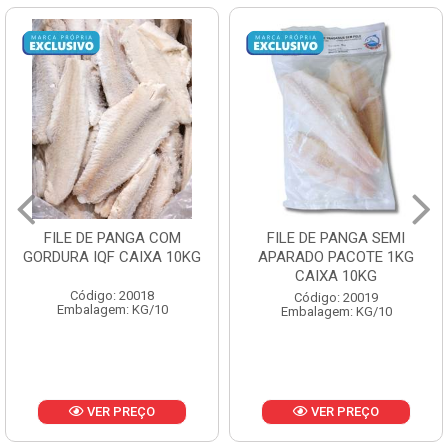
FILE DE PANGA SEMI
POLACA DESFIADA
APARADO PACOTE 1KG
PESCAMARES PCT5KG
CAIXA 10KG
CX10KG
Código: 20019
Código: 20161
Embalagem: KG/10
Embalagem: KG/10
VER PREÇO
VER PREÇO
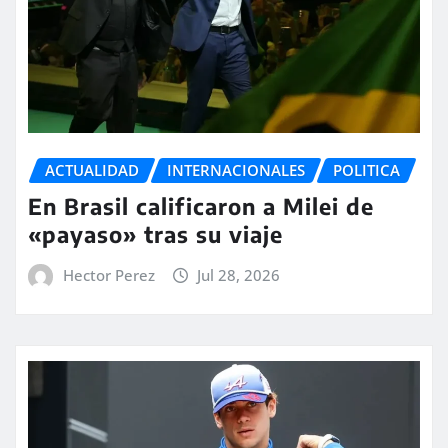
ACTUALIDAD
INTERNACIONALES
POLITICA
En Brasil calificaron a Milei de
«payaso» tras su viaje
Hector Perez
Jul 28, 2026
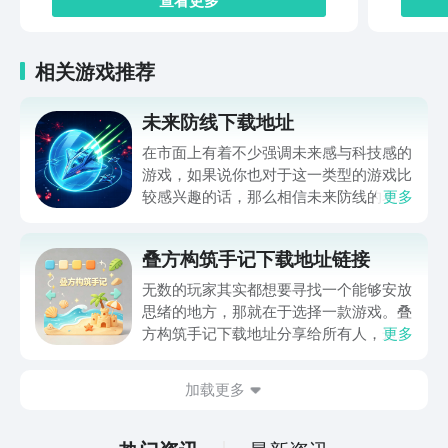
相关游戏推荐
未来防线下载地址
在市面上有着不少强调未来感与科技感的
游戏，如果说你也对于这一类型的游戏比
较感兴趣的话，那么相信未来防线的名字
更多
你一定是听说过的，小编今天的内容中为
你准备的就是未来防线下载预约的。的相
叠方构筑手记下载地址链接
关链接，在最近这款游戏的热度非常之
高，无论是先进前卫的背景设定，还是紧
无数的玩家其实都想要寻找一个能够安放
张有趣的战斗玩法，都吸引着不少同学的
思绪的地方，那就在于选择一款游戏。叠
关注，你是否也想要提前进行预约，方便
方构筑手记下载地址分享给所有人，这一
更多
在开服之后立即下载呢？那么千万别错过
款游戏玩起来还是比较简单的，主要是以
今天文章中的这些内容。
休闲体验为主，可以满足大家的体验心
加载更多
情。如果大家想要下载这款游戏，其实方
法很简单，通过以下的链接即可先来看一
下游戏的主要乐趣吧。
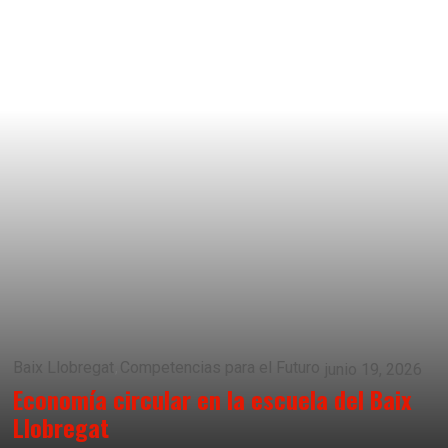
Baix Llobregat
Competencias para el Futuro
junio 19, 2026
Economía circular en la escuela del Baix
Llobregat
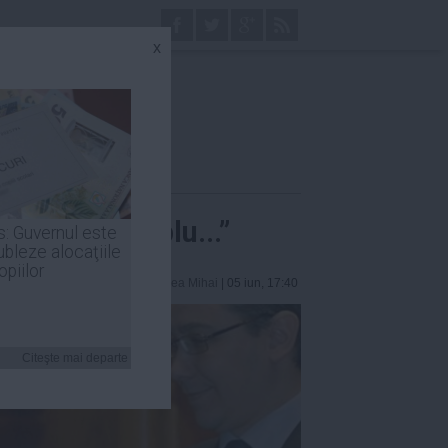
x
n lucru simplu...”
s: Guvernul este
ubleze alocaţiile
opiilor
Andreea Mihai
| 05 iun, 17:40
Citeşte mai departe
* * * *
**Exercise instructions:** Write out the whole listing exactly as it appears, and omit the pictures.

**Your solution:**
FILE DE PANGA SEMI
POLACA DESFIADA
APARADO PACOTE 1KG
PESCAMARES PCT5KG
CAIXA 10KG
CX10KG
Código: 20019
Código: 20161
Embalagem: KG/10
Embalagem: KG/10
VER PREÇO
VER PREÇO
ACTUALIDAD
INTERNACIONALES
POLITICA
En Brasil calificaron a Milei de
«payaso» tras su viaje
Hector Perez
Jul 28, 2026
相关游戏推荐
未来防线下载地址
在市面上有着不少强调未来感与科技感的
游戏，如果说你也对于这一类型的游戏比
较感兴趣的话，那么相信未来防线的名字
更多
你一定是听说过的，小编今天的内容中为
你准备的就是未来防线下载预约的。的相
叠方构筑手记下载地址链接
关链接，在最近这款游戏的热度非常之
高，无论是先进前卫的背景设定，还是紧
无数的玩家其实都想要寻找一个能够安放
张有趣的战斗玩法，都吸引着不少同学的
思绪的地方，那就在于选择一款游戏。叠
关注，你是否也想要提前进行预约，方便
方构筑手记下载地址分享给所有人，这一
更多
在开服之后立即下载呢？那么千万别错过
款游戏玩起来还是比较简单的，主要是以
今天文章中的这些内容。
休闲体验为主，可以满足大家的体验心
加载更多
情。如果大家想要下载这款游戏，其实方
法很简单，通过以下的链接即可先来看一
下游戏的主要乐趣吧。
Baix Llobregat
Competencias para el Futuro
junio 19, 2026
Economía circular en la escuela del Baix
Llobregat
x
n lucru simplu...”
s: Guvernul este
ubleze alocaţiile
opiilor
Andreea Mihai
| 05 iun, 17:40
Citeşte mai departe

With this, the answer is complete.